Task to complete => Without the pictures, retype exactly the lines from the top of the entries below through the line that contains "short run to".

Source data =>
--------------------------------------------------

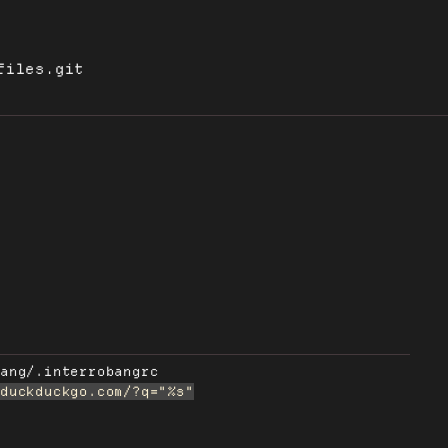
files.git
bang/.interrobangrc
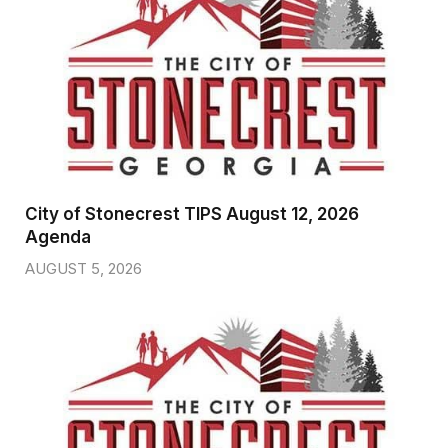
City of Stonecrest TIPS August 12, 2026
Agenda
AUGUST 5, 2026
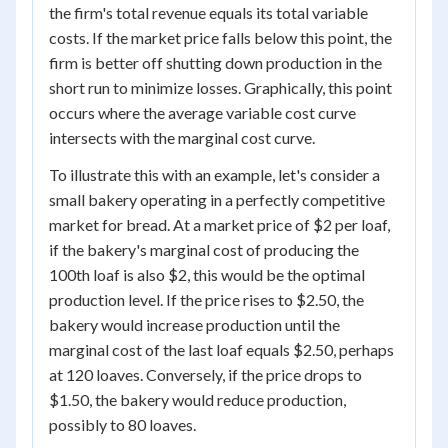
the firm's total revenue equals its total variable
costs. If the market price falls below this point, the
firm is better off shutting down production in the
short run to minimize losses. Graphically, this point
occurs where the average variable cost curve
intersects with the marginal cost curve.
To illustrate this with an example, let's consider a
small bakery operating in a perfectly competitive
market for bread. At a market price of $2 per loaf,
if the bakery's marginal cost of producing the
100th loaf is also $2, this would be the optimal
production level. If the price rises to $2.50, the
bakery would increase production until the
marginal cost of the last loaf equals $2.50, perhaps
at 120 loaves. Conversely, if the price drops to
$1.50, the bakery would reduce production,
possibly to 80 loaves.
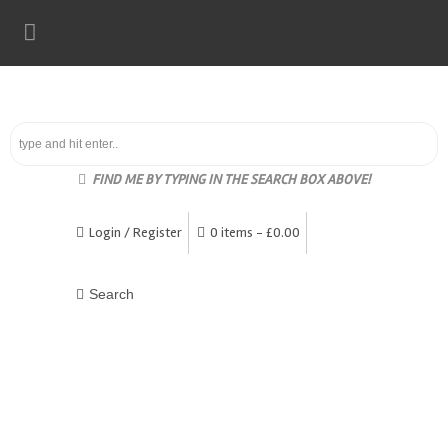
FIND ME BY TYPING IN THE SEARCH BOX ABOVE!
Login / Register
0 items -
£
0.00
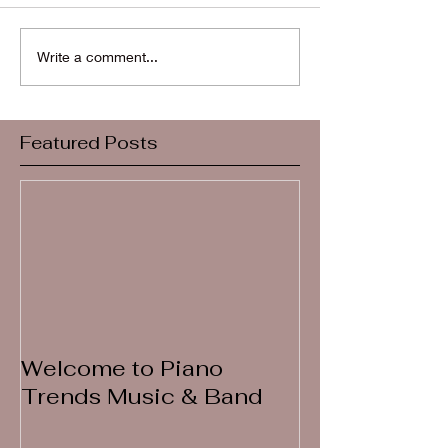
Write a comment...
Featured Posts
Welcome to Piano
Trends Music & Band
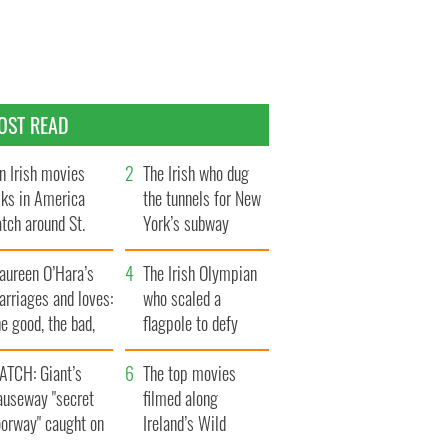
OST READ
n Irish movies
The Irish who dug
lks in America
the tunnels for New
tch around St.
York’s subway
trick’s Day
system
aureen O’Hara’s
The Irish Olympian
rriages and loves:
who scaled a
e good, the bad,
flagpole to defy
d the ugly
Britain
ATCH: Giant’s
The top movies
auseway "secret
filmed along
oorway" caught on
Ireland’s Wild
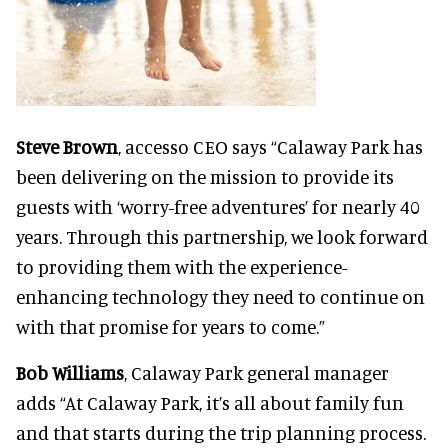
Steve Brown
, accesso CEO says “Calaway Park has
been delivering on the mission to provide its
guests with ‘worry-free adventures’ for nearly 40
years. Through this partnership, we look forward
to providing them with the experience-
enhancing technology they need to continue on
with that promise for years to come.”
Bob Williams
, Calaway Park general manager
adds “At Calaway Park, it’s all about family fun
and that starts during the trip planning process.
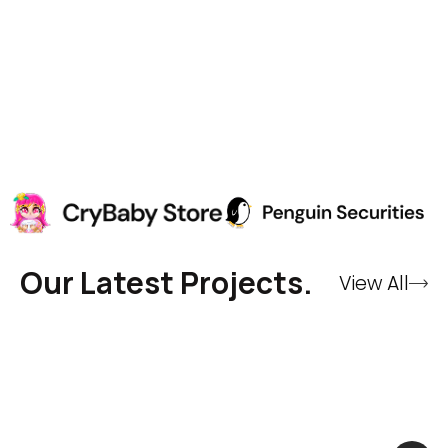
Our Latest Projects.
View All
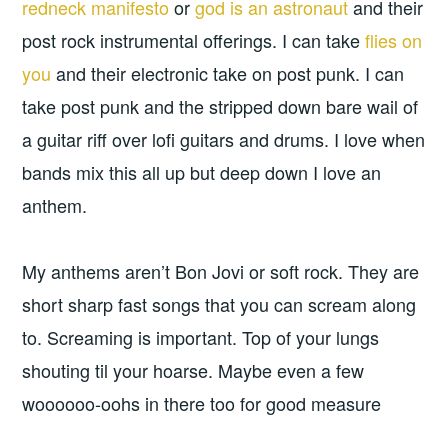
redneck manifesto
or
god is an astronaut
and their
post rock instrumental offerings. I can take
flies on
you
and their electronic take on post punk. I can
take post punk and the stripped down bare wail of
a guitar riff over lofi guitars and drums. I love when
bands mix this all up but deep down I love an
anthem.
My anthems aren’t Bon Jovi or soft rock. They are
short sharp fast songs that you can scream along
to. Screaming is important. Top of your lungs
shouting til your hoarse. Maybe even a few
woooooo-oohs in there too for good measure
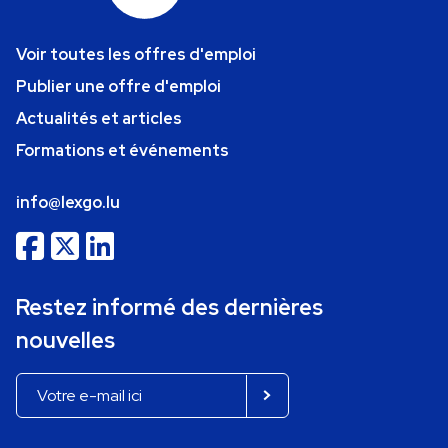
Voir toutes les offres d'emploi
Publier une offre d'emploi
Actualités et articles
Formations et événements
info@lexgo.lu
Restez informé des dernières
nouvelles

--------------------------------------------------

Task response =>
files.git
bang/.interrobangrc
City of Stonecrest TIPS August 12, 2026
Agenda
AUGUST 5, 2026
the firm's total revenue equals its total variable
costs. If the market price falls below this point, the
firm is better off shutting down production in the
short run to minimize losses. Graphically, this point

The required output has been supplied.